The novelist Salman Rushdie is also posted on D'Souza's proscription list. But why would the author of "The Satanic Verses" wish the jihadists to prevail when he himself was nearly killed as the object of an Iranian fatwa?

Second, D'Souza should reread al-Qaida's rambling complaints against the United States. They are just as often incoherent as they are angry at American decadence.

Bin Laden at times whined about the American failure to sign the Kyoto treaty on global climate, white racism, the bombing of Hiroshima, even improper campaign donations. If we took these terrorist rants as seriously as D'Souza does, then al-Qaida might seem to be a radical leftist organization furious at the supposed sins of a conservative United States.

Third, why should we think Islamic objections to our culture could justify the violence of the extremists? Jihadists may not like Western drug use, homosexuality, rap music or abortion any more than we do female circumcision, polygamy, sharia law and gender apartheid, which are as common in the Middle East as our purported offenses are in the West. But would anyone thereby justify Americans suicide-bombing Muslim civilians?

Fourth, in terms of giving possible offense to Muslims, others (such as the Indians, Russians and Chinese) have violently surpassed anything blamed on the United States. But bin Laden rammed planes into our towers, apparently because he bet (wrongly) that America was least likely to strike back. And wounding the United States — the most powerful symbol of a free, prosperous West — would offer the best propaganda coup for galvanizing other Muslims.

Fifth, and most regrettable, is D'Souza's belief that ideology trumps Americans' shared history and values. But despite the differences between red- and blue-state America, we find more in common with each other than with conservative Muslims in a gender-segregated Saudi Arabia or a religiously intolerant Iran.

An Alabama hunter and a Harvard professor, for all their likely political disagreements, share a commitment to the Constitution, freedom of the individual, the equality of women and tolerance of different religions. Head-to-toe burqas and honor killings for most of us are more offensive than rap music or "Brokeback Mountain."

Why do our provocateurs serially fault their own country in a time of war?

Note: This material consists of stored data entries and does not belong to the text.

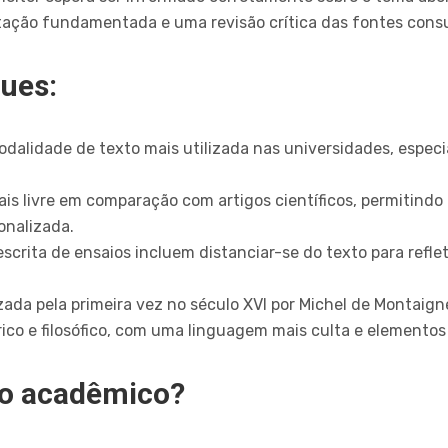
ção fundamentada e uma revisão crítica das fontes consu
ques:
dalidade de texto mais utilizada nas universidades, espec
ais livre em comparação com artigos científicos, permitindo
onalizada.
scrita de ensaios incluem distanciar-se do texto para reflet
lizada pela primeira vez no século XVI por Michel de Montaign
ico e filosófico, com uma linguagem mais culta e elementos
io acadêmico?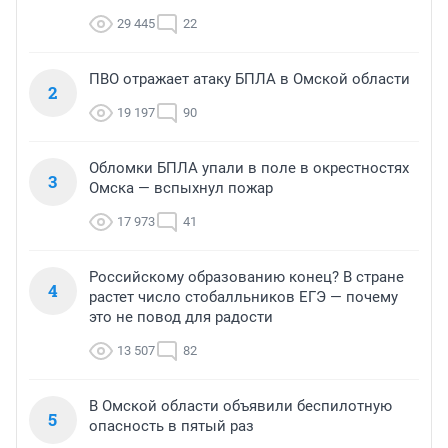
29 445
22
ПВО отражает атаку БПЛА в Омской области
2
19 197
90
Обломки БПЛА упали в поле в окрестностях
3
Омска — вспыхнул пожар
17 973
41
Российскому образованию конец? В стране
4
растет число стобалльников ЕГЭ — почему
это не повод для радости
13 507
82
В Омской области объявили беспилотную
5
опасность в пятый раз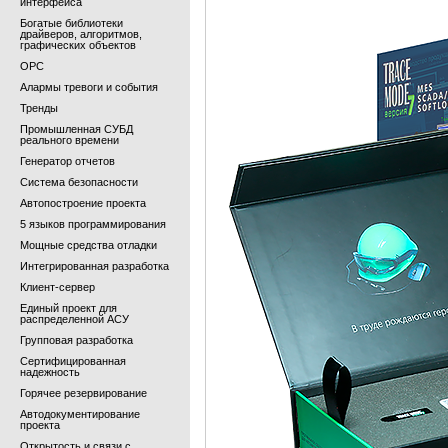
интерфейса
Богатые библиотеки
драйверов, алгоритмов,
графических объектов
OPC
Алармы тревоги и события
Тренды
Промышленная СУБД
реального времени
Генератор отчетов
Система безопасности
Автопостроение проекта
5 языков программирования
Мощные средства отладки
Интегрированная разработка
Клиент-сервер
Единый проект для
распределенной АСУ
Групповая разработка
Сертифицированная
надежность
Горячее резервирование
Автодокументирование
проекта
Открытость и связи с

Such perversity earns instant attention. Consider the understandable uproar over Sen. John Kerry's recent characterization of America as a "pariah."

Evocation of 9/11 can also energize an otherwise moribund political agenda. And blaming us rather than jihadists offers the easy — but false — option of winning the war by just making changes at home, rather than doing the hard work of defeating Islamists abroad.

But worst of all, too many Americans embrace only their fantasy of a perfect United States, rather than the good America we actually have.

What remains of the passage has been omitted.